## DIRECTIONS
Pull every line containing "Mainnet" out of the listing below.

## GIVEN RECORDS

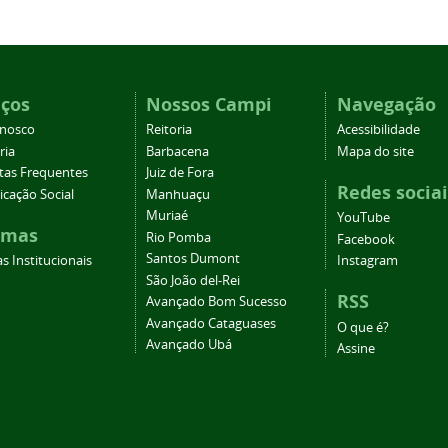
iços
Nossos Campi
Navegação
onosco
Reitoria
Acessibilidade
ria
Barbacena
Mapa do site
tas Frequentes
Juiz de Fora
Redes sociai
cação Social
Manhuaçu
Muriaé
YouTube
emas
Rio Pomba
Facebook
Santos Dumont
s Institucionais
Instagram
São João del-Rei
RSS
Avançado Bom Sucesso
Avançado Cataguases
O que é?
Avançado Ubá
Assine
...
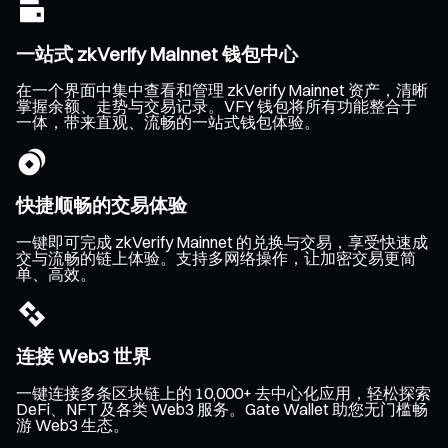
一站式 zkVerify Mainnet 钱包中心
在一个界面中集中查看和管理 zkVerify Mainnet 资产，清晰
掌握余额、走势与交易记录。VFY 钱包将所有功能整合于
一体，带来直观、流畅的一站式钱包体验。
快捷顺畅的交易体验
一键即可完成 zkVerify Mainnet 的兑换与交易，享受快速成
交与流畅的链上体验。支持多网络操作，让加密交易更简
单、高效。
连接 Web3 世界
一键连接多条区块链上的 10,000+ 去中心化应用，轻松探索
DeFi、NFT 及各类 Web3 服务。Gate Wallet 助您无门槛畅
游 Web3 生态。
* * *
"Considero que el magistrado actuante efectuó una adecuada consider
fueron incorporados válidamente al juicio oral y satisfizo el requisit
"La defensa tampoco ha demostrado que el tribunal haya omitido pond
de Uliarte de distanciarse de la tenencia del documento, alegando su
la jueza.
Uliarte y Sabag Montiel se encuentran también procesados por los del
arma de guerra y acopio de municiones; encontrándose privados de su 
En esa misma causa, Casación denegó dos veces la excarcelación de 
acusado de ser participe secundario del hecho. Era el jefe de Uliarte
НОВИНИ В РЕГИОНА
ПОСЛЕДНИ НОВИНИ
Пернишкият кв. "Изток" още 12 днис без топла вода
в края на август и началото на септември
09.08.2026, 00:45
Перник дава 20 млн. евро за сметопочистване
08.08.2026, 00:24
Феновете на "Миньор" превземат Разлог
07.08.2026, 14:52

## SOLUTION FOR THIS EXERCISE
一站式 zkVerify Mainnet 钱包中心
在一个界面中集中查看和管理 zkVerify Mainnet 资产，清晰
一键即可完成 zkVerify Mainnet 的兑换与交易，享受快速成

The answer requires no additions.